## Source records
···
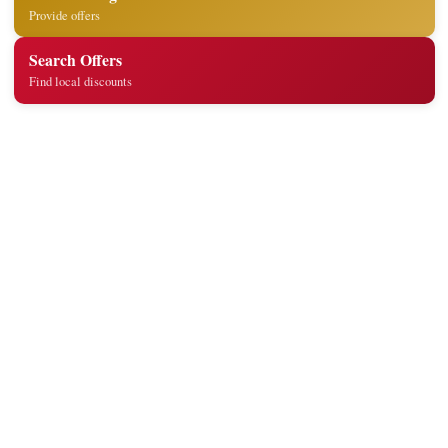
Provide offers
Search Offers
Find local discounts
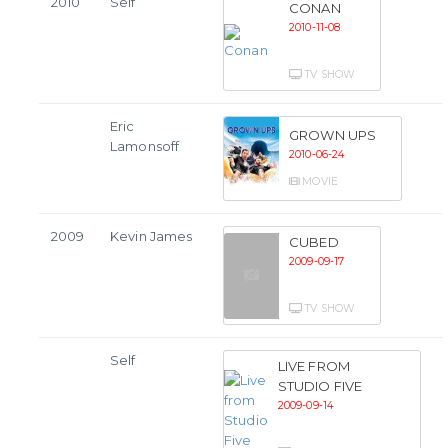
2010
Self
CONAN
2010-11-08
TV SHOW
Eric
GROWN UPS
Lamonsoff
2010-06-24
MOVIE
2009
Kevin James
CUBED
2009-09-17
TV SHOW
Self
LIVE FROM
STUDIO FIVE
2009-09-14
···
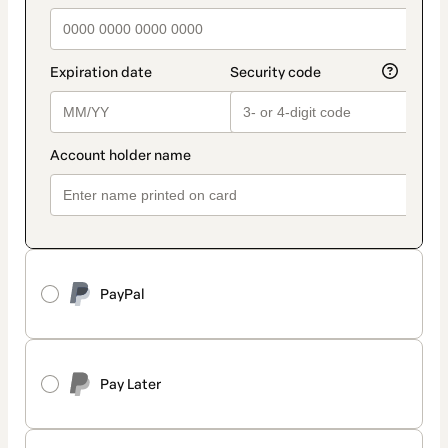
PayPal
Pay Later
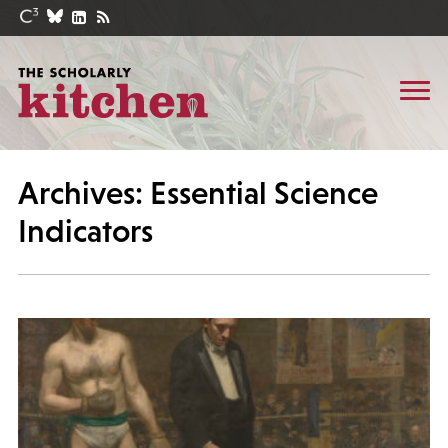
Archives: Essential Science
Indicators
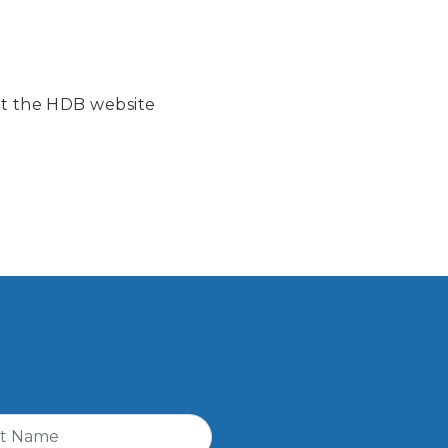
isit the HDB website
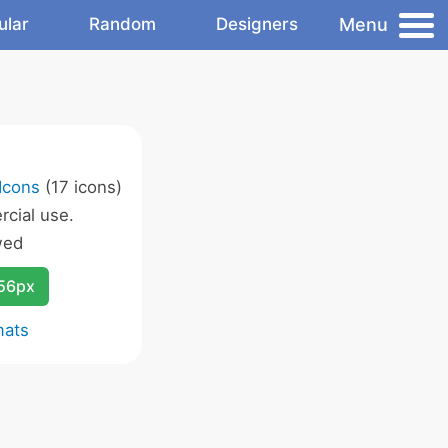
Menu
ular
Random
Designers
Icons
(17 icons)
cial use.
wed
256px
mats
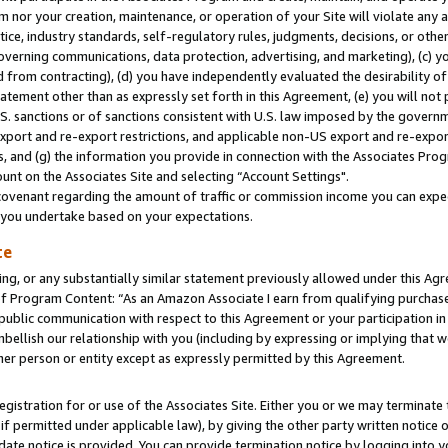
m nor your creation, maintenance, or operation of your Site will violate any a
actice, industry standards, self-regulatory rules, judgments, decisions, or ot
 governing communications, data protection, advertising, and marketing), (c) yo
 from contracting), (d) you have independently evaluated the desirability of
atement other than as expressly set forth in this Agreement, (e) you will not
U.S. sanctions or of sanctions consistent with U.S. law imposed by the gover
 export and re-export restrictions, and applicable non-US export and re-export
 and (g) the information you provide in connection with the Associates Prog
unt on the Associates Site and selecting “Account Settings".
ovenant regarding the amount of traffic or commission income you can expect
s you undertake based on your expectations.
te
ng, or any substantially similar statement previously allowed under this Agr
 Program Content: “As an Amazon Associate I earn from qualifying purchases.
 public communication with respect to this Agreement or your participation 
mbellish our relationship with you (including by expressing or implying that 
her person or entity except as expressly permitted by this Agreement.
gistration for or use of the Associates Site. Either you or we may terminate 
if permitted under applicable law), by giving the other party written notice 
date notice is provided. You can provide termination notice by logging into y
···
## Work instruction
Everything in the material above from the line that has "export and re-export restrictions, and" through the line that has "public communication with" must be duplicated exactly, with no other lines given.

## Exercise result
 export and re-export restrictions, and applicable non-US export and re-export
 and (g) the information you provide in connection with the Associates Prog
unt on the Associates Site and selecting “Account Settings".
ovenant regarding the amount of traffic or commission income you can expect
s you undertake based on your expectations.
te
ng, or any substantially similar statement previously allowed under this Agr
 Program Content: “As an Amazon Associate I earn from qualifying purchases.
 public communication with respect to this Agreement or your participation 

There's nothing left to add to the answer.